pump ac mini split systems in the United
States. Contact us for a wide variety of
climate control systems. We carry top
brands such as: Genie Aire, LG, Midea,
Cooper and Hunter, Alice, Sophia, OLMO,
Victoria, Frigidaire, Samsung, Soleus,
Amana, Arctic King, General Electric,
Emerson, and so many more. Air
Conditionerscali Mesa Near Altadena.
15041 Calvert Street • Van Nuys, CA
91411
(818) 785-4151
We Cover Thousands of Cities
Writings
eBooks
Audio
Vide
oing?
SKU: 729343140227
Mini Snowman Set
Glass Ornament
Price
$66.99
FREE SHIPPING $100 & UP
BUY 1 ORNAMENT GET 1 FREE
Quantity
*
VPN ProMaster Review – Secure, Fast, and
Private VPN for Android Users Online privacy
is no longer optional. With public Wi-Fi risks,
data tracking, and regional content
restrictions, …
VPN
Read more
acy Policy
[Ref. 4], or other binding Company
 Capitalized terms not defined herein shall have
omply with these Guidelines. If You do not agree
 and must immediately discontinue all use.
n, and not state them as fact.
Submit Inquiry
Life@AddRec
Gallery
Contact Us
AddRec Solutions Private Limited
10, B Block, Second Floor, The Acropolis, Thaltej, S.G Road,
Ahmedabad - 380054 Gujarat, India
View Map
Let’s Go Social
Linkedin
☆ ☆ ☆
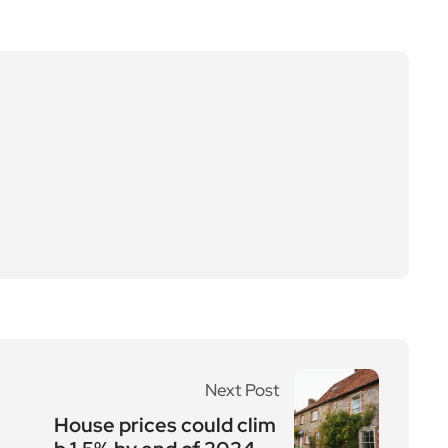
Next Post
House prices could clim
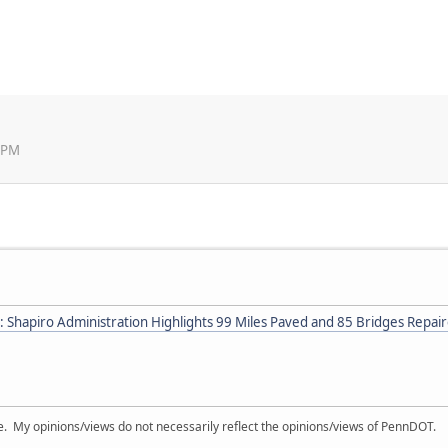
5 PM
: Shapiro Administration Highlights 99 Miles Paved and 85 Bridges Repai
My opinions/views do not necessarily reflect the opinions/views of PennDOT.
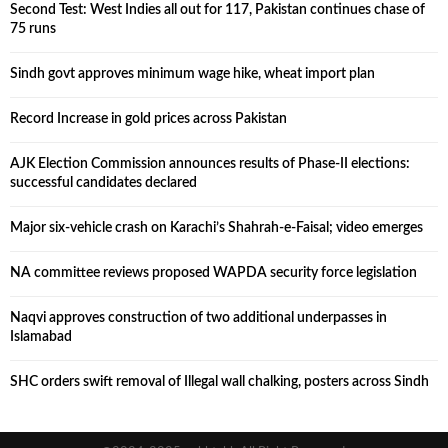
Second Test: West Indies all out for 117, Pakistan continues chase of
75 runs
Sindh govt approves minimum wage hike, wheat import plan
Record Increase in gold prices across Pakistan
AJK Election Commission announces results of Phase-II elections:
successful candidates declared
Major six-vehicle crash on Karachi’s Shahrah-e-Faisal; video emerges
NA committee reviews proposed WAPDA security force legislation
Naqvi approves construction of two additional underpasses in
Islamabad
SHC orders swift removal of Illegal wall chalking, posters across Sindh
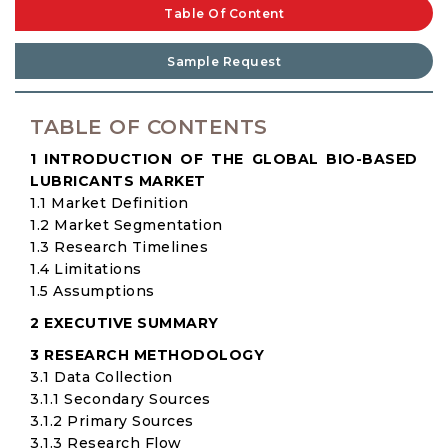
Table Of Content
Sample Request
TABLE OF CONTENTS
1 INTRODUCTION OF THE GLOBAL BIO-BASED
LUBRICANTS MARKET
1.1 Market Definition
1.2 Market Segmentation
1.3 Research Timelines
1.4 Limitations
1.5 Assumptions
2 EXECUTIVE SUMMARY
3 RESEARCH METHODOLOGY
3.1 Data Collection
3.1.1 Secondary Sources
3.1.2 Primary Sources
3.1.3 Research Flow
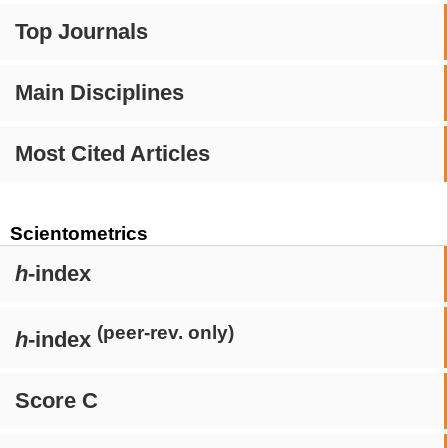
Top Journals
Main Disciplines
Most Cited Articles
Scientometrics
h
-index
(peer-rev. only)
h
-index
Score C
☆ ☆ ☆
• _Try it_
Go through the listing above and copy each line where the string "more" appears.

• _Written answer_
Emerson, and so many more. Air
Read more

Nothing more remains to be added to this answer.